== Segment start ==

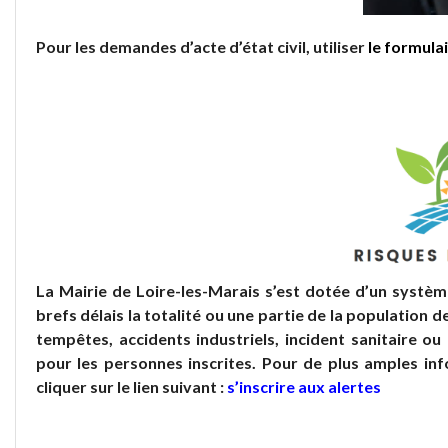
Pour les demandes d’acte d’état civil, utiliser
le formula
La Mairie de Loire-les-Marais s’est dotée d’un systèm
brefs délais la totalité ou une partie de la population 
tempêtes, accidents industriels, incident sanitaire o
pour les personnes inscrites. Pour de plus amples inf
cliquer sur le lien suivant :
s’inscrire aux alertes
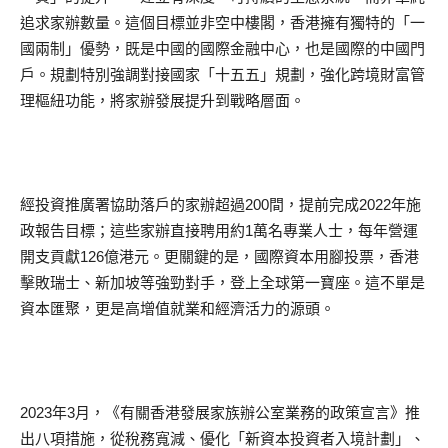
追求家辦數量。這個目標並非空中樓閣，香港擁有獨特的「一
國兩制」優勢，既是中國的國際金融中心，也是國際的中國門
戶。規劃特別強調對接國家「十五五」規劃，強化跨境財富管
理樞紐功能，將家辦發展提升到戰略層面。
經投資推廣署協助落戶的家辦超過200間，提前完成2022年施
政報告目標；這些家辦直接聘用約1萬名專業人士，每年營運
開支貢獻126億港元。更關鍵的是，國際資本用腳投票，香港
擊敗瑞士、新加坡等強勁對手，登上全球第一寶座。這不單是
資本匯聚，更是高增值就業和經濟活力的源頭。
2023年3月，《有關香港發展家族辦公室業務的政策宣言》推
出八項措施，從稅務寬減、優化「新資本投資者入境計劃」、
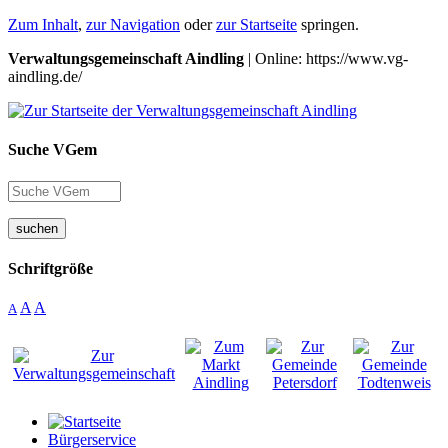
Zum Inhalt
,
zur Navigation
oder
zur Startseite
springen.
Verwaltungsgemeinschaft Aindling
| Online: https://www.vg-
aindling.de/
Suche VGem
suchen
Schriftgröße
A
A
A
Bürgerservice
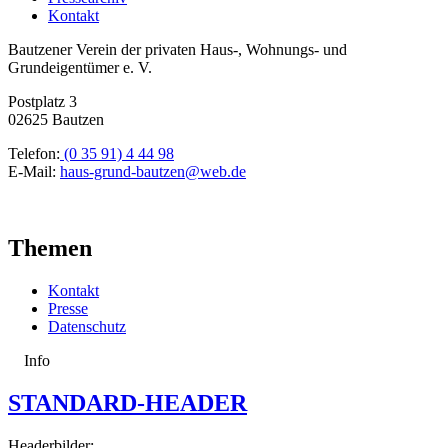
Kontakt
Bautzener Verein der privaten Haus-, Wohnungs- und
Grundeigentümer e. V.
Postplatz 3
02625 Bautzen
Telefon:
(0 35 91) 4 44 98
E-Mail:
haus-grund-bautzen@web.de
Themen
Kontakt
Presse
Datenschutz
Info
STANDARD-HEADER
Headerbilder:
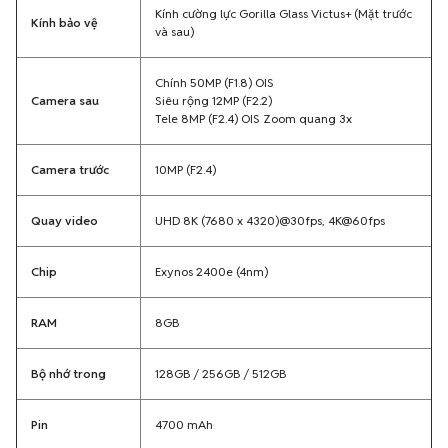
Kính cường lực Gorilla Glass Victus+ (Mặt trước
Kính bảo vệ
và sau)
Chính 50MP (F1.8) OIS
Camera sau
Siêu rộng 12MP (F2.2)
Tele 8MP (F2.4) OIS Zoom quang 3x
Camera trước
10MP (F2.4)
Quay video
UHD 8K (7680 x 4320)@30fps, 4K@60fps
Chip
Exynos 2400e (4nm)
RAM
8GB
Bộ nhớ trong
128GB / 256GB / 512GB
Pin
4700 mAh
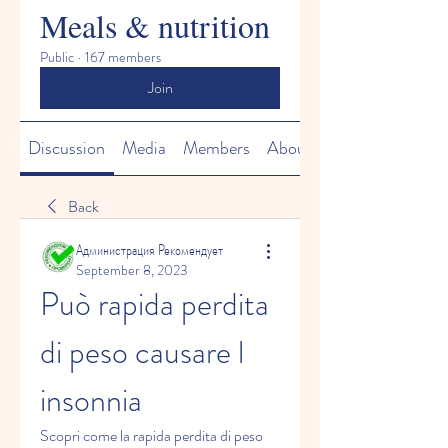
Meals & nutrition
Public
·
167 members
Join
Discussion
Media
Members
About
Back
Администрация Рекомендует
September 8, 2023
Può rapida perdita 
di peso causare l 
insonnia
Scopri come la rapida perdita di peso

== Segment end ==

▸ **WORK REQUIRED**: Working from the lines above, reproduce the material exactly and exclude its pictures.

▸ **RESPONSE FOR THIS EXERCISE**:
Pour les demandes d’acte d’état civil, utiliser
le formula
La Mairie de Loire-les-Marais s’est dotée d’un systèm
brefs délais la totalité ou une partie de la population 
tempêtes, accidents industriels, incident sanitaire o
pour les personnes inscrites. Pour de plus amples inf
cliquer sur le lien suivant :
s’inscrire aux alertes
追求家辦數量。這個目標並非空中樓閣，香港擁有獨特的「一
國兩制」優勢，既是中國的國際金融中心，也是國際的中國門
戶。規劃特別強調對接國家「十五五」規劃，強化跨境財富管
理樞紐功能，將家辦發展提升到戰略層面。
經投資推廣署協助落戶的家辦超過200間，提前完成2022年施
政報告目標；這些家辦直接聘用約1萬名專業人士，每年營運
開支貢獻126億港元。更關鍵的是，國際資本用腳投票，香港
擊敗瑞士、新加坡等強勁對手，登上全球第一寶座。這不單是
資本匯聚，更是高增值就業和經濟活力的源頭。
2023年3月，《有關香港發展家族辦公室業務的政策宣言》推
出八項措施，從稅務寬減、優化「新資本投資者入境計劃」、
Zum Inhalt
,
zur Navigation
oder
zur Startseite
springen.
Verwaltungsgemeinschaft Aindling
| Online: https://www.vg-
aindling.de/
Suche VGem
suchen
Schriftgröße
A
A
A
Bürgerservice
Kontakt
Bautzener Verein der privaten Haus-, Wohnungs- und
Grundeigentümer e. V.
Postplatz 3
02625 Bautzen
Telefon:
(0 35 91) 4 44 98
E-Mail:
haus-grund-bautzen@web.de
Themen
Kontakt
Presse
Datenschutz
Info
STANDARD-HEADER
Headerbilder:
Kính cường lực Gorilla Glass Victus+ (Mặt trước
Kính bảo vệ
và sau)
Chính 50MP (F1.8) OIS
Camera sau
Siêu rộng 12MP (F2.2)
Tele 8MP (F2.4) OIS Zoom quang 3x
Camera trước
10MP (F2.4)
Quay video
UHD 8K (7680 x 4320)@30fps, 4K@60fps
Chip
Exynos 2400e (4nm)
RAM
8GB
Bộ nhớ trong
128GB / 256GB / 512GB
Pin
4700 mAh
Meals & nutrition
Public
·
167 members
Join
Discussion
Media
Members
About
Back
Администрация Рекомендует
September 8, 2023
Può rapida perdita 
di peso causare l 
insonnia
Scopri come la rapida perdita di peso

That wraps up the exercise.